Energy-Economic and Exergy-Environment Performance Evaluation of Compact Heat Exchanger With Turbulator Passive Inserts Using THDNF

Abstract

Technology innovation requires advanced heat transporting techniques to fulfill better exergy and economic behavior of compact air heat exchangers (HXs). Three different turbulator inserts, TTIs, PTTIs, and DTTIs (twisted turbulator inserts, perforated twisted turbulator inserts, and dimpled twisted turbulator inserts, respectively), are used in air HX on the tube side as a passive technique for heat transfer enhancement. The present investigation deals with the exergo-economic with a sustainable analysis of air HX utilizing several water-based tripartite hybrid nanofluids (THdNFs), formed from three different nanoparticles intermixing, six different compositions based on the structure of nanoparticles, and three various turbulator placed to the tube core of HX. The detailed investigation of 4Es and sustainability of the device are investigated under various operating conditions.

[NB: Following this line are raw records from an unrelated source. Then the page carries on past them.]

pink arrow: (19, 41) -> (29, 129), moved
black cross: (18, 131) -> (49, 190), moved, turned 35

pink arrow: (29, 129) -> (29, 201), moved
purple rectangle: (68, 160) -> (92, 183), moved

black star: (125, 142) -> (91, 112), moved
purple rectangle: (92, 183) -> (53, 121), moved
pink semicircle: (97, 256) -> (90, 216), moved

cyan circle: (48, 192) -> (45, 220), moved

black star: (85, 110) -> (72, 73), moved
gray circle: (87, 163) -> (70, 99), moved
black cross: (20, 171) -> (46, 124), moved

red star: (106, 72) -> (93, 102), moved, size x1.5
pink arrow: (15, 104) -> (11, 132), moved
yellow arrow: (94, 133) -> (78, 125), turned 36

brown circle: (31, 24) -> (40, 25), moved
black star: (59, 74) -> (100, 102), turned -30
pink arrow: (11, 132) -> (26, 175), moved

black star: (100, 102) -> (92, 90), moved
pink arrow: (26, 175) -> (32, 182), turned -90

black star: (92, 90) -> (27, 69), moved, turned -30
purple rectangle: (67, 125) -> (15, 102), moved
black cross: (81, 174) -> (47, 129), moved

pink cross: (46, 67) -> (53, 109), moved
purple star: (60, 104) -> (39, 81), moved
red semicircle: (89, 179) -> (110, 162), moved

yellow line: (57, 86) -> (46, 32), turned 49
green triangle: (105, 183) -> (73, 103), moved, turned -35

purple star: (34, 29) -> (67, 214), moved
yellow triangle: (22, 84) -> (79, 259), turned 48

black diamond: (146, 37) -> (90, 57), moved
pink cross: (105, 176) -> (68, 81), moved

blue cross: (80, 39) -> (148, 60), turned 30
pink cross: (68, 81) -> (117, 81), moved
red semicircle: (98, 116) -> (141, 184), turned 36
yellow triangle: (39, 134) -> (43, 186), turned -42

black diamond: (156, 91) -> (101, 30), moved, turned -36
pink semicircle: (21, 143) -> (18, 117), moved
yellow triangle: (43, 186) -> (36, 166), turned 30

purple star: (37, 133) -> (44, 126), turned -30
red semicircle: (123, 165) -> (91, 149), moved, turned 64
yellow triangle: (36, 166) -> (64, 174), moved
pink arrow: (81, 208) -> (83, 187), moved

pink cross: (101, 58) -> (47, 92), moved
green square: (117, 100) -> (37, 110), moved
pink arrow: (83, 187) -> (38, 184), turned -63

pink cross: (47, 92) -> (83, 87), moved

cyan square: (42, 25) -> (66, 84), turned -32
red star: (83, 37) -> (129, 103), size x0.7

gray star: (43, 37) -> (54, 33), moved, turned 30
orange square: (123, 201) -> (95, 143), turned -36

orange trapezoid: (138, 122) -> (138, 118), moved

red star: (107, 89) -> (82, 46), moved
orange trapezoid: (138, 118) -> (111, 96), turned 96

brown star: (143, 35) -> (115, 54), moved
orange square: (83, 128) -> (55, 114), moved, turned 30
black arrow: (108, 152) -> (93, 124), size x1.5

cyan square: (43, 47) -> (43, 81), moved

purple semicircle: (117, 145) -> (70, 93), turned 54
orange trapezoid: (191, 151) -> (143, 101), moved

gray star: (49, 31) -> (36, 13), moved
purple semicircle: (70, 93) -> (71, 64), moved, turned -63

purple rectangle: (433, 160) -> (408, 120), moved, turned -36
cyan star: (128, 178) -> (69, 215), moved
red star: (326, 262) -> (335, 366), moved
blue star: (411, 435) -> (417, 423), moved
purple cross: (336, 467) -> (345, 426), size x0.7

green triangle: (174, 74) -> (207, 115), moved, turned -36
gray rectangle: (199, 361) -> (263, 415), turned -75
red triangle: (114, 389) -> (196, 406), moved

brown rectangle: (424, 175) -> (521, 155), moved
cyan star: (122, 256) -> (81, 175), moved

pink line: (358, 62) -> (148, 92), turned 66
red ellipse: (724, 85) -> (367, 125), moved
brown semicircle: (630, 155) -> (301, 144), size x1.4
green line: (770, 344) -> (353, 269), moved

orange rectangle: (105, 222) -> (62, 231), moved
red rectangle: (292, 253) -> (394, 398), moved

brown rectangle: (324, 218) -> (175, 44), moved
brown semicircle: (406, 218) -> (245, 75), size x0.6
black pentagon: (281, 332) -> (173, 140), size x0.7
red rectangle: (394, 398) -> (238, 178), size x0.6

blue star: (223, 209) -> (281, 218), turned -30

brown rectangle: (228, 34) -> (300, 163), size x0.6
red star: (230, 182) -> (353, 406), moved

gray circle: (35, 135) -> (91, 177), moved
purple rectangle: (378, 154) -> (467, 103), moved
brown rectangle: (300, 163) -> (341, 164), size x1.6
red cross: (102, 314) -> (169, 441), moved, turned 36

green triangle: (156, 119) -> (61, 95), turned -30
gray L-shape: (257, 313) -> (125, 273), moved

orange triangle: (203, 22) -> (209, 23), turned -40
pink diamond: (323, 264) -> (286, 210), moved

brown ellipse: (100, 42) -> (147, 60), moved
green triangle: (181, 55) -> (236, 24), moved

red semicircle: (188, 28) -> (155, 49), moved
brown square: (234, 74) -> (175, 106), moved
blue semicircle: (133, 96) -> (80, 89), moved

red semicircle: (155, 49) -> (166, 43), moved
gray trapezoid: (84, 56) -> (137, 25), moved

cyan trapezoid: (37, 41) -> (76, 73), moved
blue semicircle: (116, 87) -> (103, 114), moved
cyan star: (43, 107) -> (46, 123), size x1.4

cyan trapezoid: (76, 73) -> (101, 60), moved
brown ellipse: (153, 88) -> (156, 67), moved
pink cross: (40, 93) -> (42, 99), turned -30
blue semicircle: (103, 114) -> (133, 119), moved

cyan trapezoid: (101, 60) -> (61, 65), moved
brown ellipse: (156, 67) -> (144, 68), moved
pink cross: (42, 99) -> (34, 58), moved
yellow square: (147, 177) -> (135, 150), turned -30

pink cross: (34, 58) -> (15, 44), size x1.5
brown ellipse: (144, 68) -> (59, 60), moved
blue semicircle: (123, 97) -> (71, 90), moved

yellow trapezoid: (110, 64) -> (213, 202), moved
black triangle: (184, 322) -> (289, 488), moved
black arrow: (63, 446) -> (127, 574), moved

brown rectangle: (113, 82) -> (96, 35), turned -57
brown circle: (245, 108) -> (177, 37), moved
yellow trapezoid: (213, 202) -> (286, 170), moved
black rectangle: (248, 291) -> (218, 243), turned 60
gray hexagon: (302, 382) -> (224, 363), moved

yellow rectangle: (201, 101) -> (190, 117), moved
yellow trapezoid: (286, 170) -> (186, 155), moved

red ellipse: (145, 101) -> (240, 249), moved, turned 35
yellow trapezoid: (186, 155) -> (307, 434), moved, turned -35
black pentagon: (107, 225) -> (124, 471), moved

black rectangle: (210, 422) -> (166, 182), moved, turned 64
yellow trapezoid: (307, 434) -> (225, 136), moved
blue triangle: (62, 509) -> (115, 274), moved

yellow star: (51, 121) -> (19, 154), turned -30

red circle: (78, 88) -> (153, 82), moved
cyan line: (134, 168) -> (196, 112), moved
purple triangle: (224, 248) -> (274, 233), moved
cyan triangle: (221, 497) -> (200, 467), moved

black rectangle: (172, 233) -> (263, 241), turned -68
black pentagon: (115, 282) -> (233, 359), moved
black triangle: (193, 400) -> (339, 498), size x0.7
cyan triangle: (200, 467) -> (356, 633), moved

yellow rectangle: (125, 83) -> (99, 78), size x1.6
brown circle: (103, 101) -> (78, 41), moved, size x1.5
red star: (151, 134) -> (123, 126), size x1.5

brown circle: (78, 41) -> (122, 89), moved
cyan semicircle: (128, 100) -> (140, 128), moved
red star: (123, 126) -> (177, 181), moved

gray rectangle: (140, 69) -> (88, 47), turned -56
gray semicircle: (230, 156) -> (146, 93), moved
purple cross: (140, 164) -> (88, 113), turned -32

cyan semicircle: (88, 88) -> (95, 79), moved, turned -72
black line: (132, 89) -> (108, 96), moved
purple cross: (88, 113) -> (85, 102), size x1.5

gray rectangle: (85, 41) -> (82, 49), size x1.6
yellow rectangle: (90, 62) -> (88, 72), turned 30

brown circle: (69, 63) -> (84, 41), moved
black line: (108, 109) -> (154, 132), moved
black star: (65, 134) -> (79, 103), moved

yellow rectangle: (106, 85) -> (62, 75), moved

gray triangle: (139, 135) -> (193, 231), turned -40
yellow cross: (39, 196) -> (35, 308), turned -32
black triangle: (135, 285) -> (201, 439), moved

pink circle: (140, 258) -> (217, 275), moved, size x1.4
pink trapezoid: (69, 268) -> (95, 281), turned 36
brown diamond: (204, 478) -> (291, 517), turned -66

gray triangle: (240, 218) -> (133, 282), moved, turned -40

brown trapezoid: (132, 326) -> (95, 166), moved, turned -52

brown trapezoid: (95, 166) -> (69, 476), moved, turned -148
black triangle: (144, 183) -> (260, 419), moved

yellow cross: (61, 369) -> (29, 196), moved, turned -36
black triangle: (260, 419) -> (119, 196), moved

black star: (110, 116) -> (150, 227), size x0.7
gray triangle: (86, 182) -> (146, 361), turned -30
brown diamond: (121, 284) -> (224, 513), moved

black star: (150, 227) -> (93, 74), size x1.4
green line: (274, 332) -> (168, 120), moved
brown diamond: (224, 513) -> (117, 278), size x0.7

Results disclosed that nanofluid alone is not enough for energy and exergy improvement. However, turbulator passive device inserts in HX with THdNF show a remarkable improvement in thermal and thermohydraulic performance. The DTTI passive device in plain tubes using THdNF 5(Al2O3 + TiO2 + graphene–water) results in the highest 27% overall coefficient, 24.7% exergy change, 6.4% exergy efficiency, 7.4% performance index, and higher sustainability index at lowest Reynolds number than without inserts. Meanwhile, turbulator inserts yield to most increased 91.4% operating cost and equivalent CO2 emissions to the environment. Investigation revealed that the passive device DTTI with THdNF 5(Al2O3 + TiO2 + graphene–water) as a working fluid is likely to be preferred due to the highest performance evaluation criteria (PEC) ranges 2.3–2.45 for the same power, and the least preferred working fluid would be THdNF 2 (Al2O3 + Fe2O3 + SiC–water) due to its high operating cost.